Archives: quand Antoinette Spaak témoignait des années d’Occupation

Dans une interview testament, Antoinette Spaak, 86 ans, raconte les années d’occupation, l’arrestation de sa mère par la Gestapo, les semaines de cache et l’attente du père. Un témoignage parmi d’autres, mais particulier : il est celui de la fille d’une figure de la résistance belge à Londres.

Cette interview d’Antoinette Spaak a été réalisée en 2014. Elle avait alors 86 ans.

Antoinette Spaak a 12 ans quand éclate la Seconde Guerre mondiale. Dès l’été 1940, son père, Paul-Henri Spaak, alors ministre socialiste des Affaires étrangères, s’exile outre-Manche avec le Premier ministre Hubert Pierlot. La fillette, ainsi que Marguerite, sa mère, Marie, sa soeur aînée, et Fernand, le grand frère tant admiré (qui n’allait pas tarder à partir lui aussi), restent en Belgique. Car, à ce moment-là, Paul-Henri Spaak imagine encore que son séjour à Londres ne durera que quelques semaines. Triste erreur de jugement : son exil va se prolonger quatre années. Quatre longues années d’inquiétude et de séparation, durant lesquelles les femmes Spaak, seules, vivent sous l’occupant. Quand Paul-Henri Spaak rentre enfin en Belgique, Antoinette a 16 ans. Aujourd’hui âgée de 86 ans, elle garde de son père un souvenir  » joyeux « . Mais elle n’a cessé d’admirer sa mère :  » Je suis stupéfaite de voir comment elle nous a protégées sans jamais montrer qu’elle avait peur. C’est le grand personnage de ma vie.  »

A Bruxelles, sous l’Occupation, comment se passe votre quotidien ?
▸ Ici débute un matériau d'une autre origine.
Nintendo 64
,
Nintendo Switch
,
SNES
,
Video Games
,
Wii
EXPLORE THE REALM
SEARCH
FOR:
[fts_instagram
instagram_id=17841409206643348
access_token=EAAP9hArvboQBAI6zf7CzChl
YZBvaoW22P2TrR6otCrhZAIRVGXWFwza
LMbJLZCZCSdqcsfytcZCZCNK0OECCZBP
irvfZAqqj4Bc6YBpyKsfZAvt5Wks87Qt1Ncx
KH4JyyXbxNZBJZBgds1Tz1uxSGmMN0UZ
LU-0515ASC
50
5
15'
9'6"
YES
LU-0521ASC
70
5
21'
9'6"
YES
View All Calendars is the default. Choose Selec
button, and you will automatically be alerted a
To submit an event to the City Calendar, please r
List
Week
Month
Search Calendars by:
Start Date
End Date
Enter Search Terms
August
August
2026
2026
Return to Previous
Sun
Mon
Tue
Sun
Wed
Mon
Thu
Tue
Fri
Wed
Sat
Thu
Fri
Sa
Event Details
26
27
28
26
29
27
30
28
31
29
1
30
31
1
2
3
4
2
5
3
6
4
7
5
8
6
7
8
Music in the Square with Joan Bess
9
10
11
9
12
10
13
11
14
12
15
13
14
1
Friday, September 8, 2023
Antoinette Spaak : Ma mère, ma soeur aînée et moi habitions au 4e étage d’un immeuble à appartements, à deux pas de la chaussée de Charleroi. Ma grand-mère occupait le 3e. J’ai vécu cette période dans une atmosphère très familiale. On vivait en vase clos, mais dans une grande solidarité : il y avait des amies de ma mère, des amis de mon père, les militants socialistes, les cordonniers qui nous faisaient des souliers.
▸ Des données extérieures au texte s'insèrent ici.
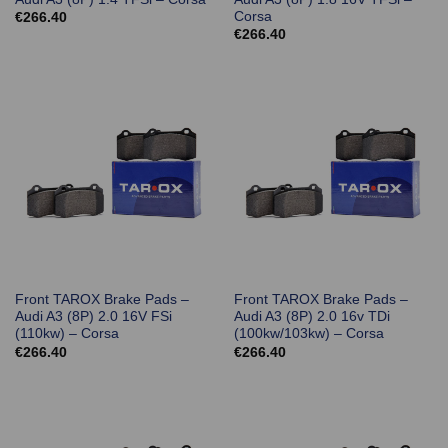
Corsa
€
266.40
€
266.40
Front TAROX Brake Pads –
Front TAROX Brake Pads –
Audi A3 (8P) 2.0 16V FSi
Audi A3 (8P) 2.0 16v TDi
(110kw) – Corsa
(100kw/103kw) – Corsa
€
266.40
€
266.40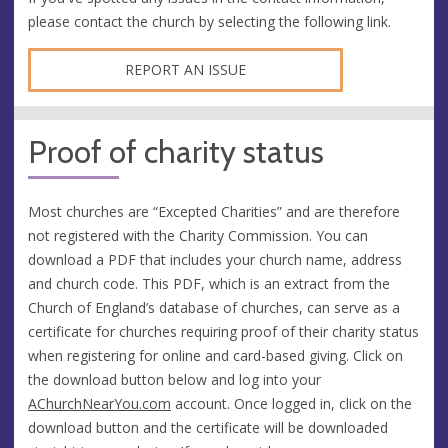
please contact the church by selecting the following link.
REPORT AN ISSUE
Proof of charity status
Most churches are “Excepted Charities” and are therefore
not registered with the Charity Commission. You can
download a PDF that includes your church name, address
and church code. This PDF, which is an extract from the
Church of England’s database of churches, can serve as a
certificate for churches requiring proof of their charity status
when registering for online and card-based giving. Click on
the download button below and log into your
AChurchNearYou.com
account. Once logged in, click on the
download button and the certificate will be downloaded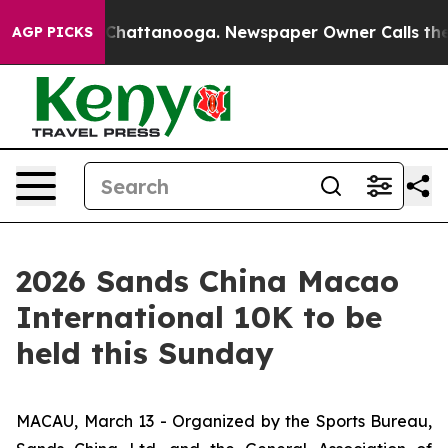
aos in Chattanooga. Newspaper Owner Calls the Peopl
AGP PICKS
2026 Sands China Macao
International 10K to be
held this Sunday
MACAU, March 13 - Organized by the Sports Bureau,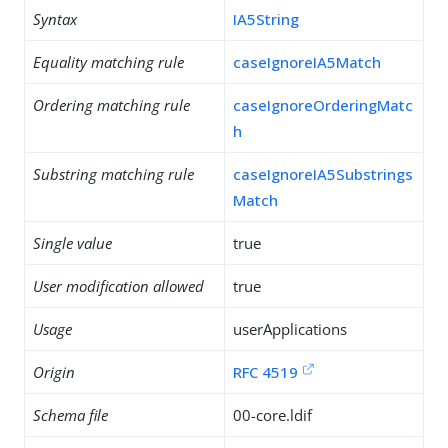
Syntax
IA5String
Equality matching rule
caseIgnoreIA5Match
Ordering matching rule
caseIgnoreOrderingMatc
h
Substring matching rule
caseIgnoreIA5Substrings
Match
Single value
true
User modification allowed
true
Usage
userApplications
Origin
RFC 4519
Schema file
00-core.ldif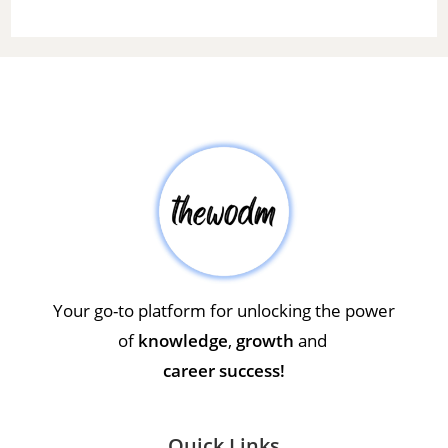
Your go-to platform for unlocking the power
of
knowledge
,
growth
and
career success!
Quick Links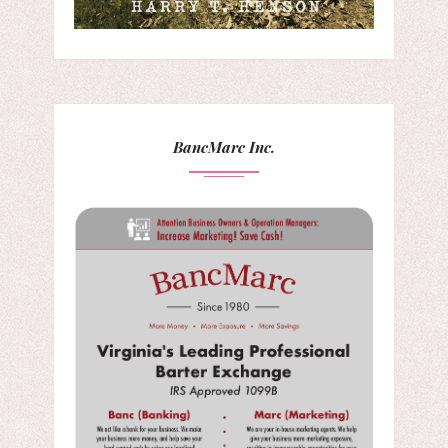
BancMarc Inc.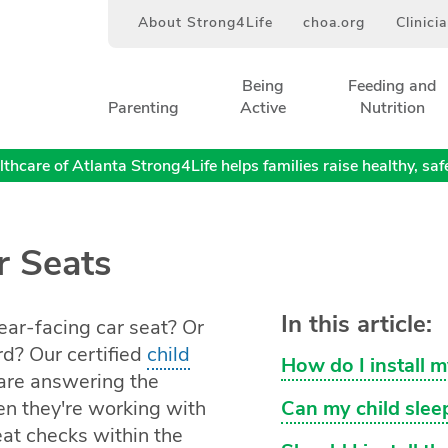
About Strong4Life
choa.org
Clinici
Being
Feeding and
Parenting
Active
Nutrition
thcare of Atlanta Strong4Life helps families raise healthy, safe,
r Seats
In this article:
ear-facing car seat? Or
rd? Our certified
child
How do I install m
are answering the
n they're working with
Can my child sleep
seat checks within the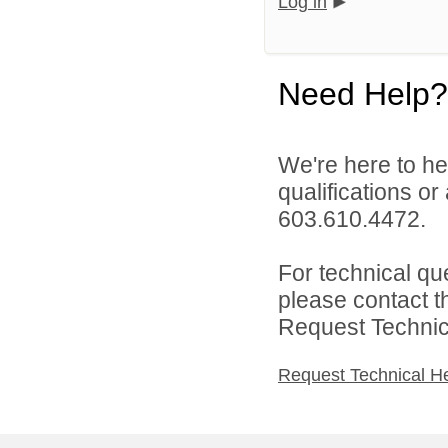
Log in
Need Help?
We're here to he
qualifications or
603.610.4472.
For technical qu
please contact t
Request Technica
Request Technical H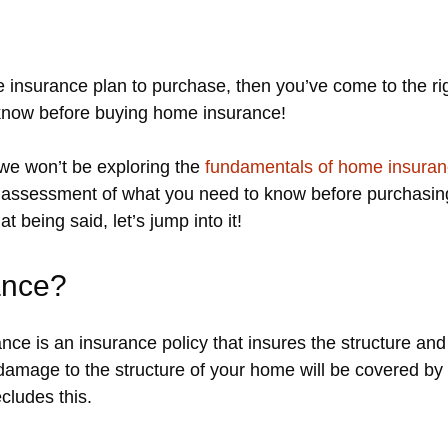
me insurance plan to purchase, then you’ve come to the ri
 know before buying home insurance!
, we won’t be exploring the
fundamentals of home insura
w” assessment of what you need to know before purchasi
t being said, let’s jump into it!
ance?
ce is an insurance policy that insures the structure an
 damage to the structure of your home will be covered by
cludes this.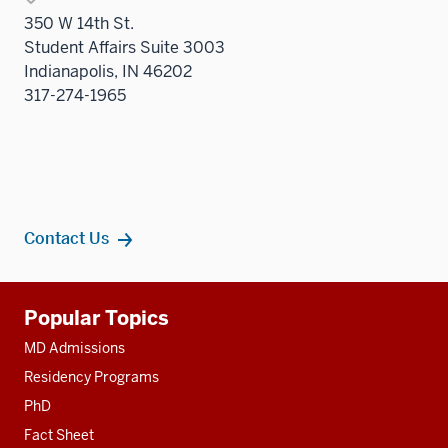
350 W 14th St.
Student Affairs Suite 3003
Indianapolis, IN 46202
317-274-1965
Contact Us
Additional
Popular Topics
resources
MD Admissions
Residency Programs
PhD
Fact Sheet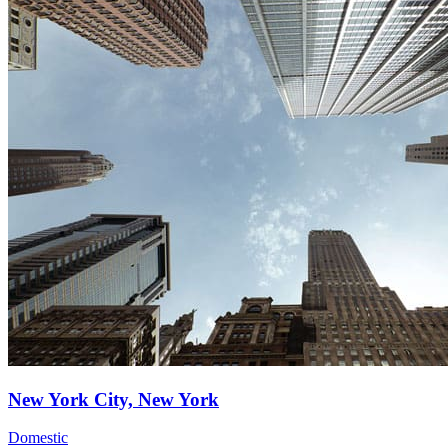
New York City, New York
Domestic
Mais durant quatre ans, vous êtes séparée de votre père, Paul-Henri Spaak…

Dans mes insomnies, je me demande encore comment nous en sommes sorties vivantes. Parce qu’enfin, ma mère était la femme d’un ministre réfugié à Londres et nous, ses enfants ! Et puis, il y avait ma tante, Suzanne Spaak, qu’on appelait Suzette. Elle était membre de l’Orchestre rouge (NDLR : réseau d’espionnage soviétique antiallemand). Totalement cernée par les Allemands à Paris, elle est venue se réfugier en Belgique. Résultat : toute la famille a été arrêtée par la Gestapo. Ma soeur et moi avons été relâchées le soir même. Pas ma mère. Elle est restée en prison un mois… Ce soir-là, en sortant des bureaux de la Gestapo, ma soeur et moi avons alors rencontré un cousin germain de mon père.  » D’où sortez-vous ?  » nous demande-t-il.  » De la Gestapo  » : ni une, ni deux, il nous a saluées et est parti. Nous n’étions que deux toutes jeunes filles et nous avions besoin d’être réconfortées… Aujourd’hui, je me dis encore que c’est un miracle ! Car, ce jour-là, nous aurions pu être envoyées à Auschwitz. Ma tante est morte, torturée dans sa cellule, puis fusillée…
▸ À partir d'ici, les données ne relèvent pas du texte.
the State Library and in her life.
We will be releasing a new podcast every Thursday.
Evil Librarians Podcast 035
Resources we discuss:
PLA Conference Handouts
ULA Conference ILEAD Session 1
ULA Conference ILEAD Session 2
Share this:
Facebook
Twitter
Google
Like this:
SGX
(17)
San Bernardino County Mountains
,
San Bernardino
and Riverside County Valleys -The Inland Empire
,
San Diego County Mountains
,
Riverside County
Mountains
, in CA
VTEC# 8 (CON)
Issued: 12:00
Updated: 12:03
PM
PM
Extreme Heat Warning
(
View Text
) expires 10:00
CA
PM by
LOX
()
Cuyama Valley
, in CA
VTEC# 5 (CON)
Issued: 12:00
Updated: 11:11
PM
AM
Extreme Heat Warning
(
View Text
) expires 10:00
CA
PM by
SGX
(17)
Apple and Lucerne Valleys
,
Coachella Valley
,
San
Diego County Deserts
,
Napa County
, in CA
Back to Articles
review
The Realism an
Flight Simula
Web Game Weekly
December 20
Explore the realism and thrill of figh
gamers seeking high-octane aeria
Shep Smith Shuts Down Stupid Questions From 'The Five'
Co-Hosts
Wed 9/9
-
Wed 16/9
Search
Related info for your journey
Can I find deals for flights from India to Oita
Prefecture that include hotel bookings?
Avez-vous eu peur, craint pour votre vie ?

Non, je n’étais pas morte de peur. Quand on vit avec sa mère qui n’a pas peur, qui vous montre qu’elle n’a pas peur, c’est comme ça, on n’a pas peur. C’était une femme hors de l’ordinaire, ma mère ! C’est étonnant, quand même, ce sentiment de sécurité qui, somme toute, était tout à fait fou… Ma mère n’était pas plus en sécurité que d’autres. D’ailleurs, elle n’était pas toujours consciente du danger. Hors de la maison et de l’école, l’espace était dangereux, de plus en plus dangereux. Lors d’une commémoration de 14-18, ma mère nous a envoyé manifester, ma soeur et moi. Nous étions là, des gosses face à des soldats allemands, criant  » Vive l’Angleterre !  » et chantant God save the King.

Avez-vous souffert de privations, de la faim ?

Nous n’avons jamais eu faim. Bien sûr, nous avions du pain tout noir, immangeable et le beurre était rationné, par exemple. Nous faisions aussi appel au marché noir. A l’école non plus, nous n’avons jamais eu faim. J’allais au lycée de Saint-Gilles, fréquenté par la petite et la grande bourgeoisie. Mais ma grande amie était la fille d’un facteur. J’allais goûter chez elle. Toute sa famille vivait dans la cuisine, pour profiter de la chaleur du four. Et moi, je trouvais ça fantastique. Je trouvais que c’était bien plus confortable chez elle que chez nous !

Durant l’exil de votre père, vous n’avez eu aucun contact avec lui ?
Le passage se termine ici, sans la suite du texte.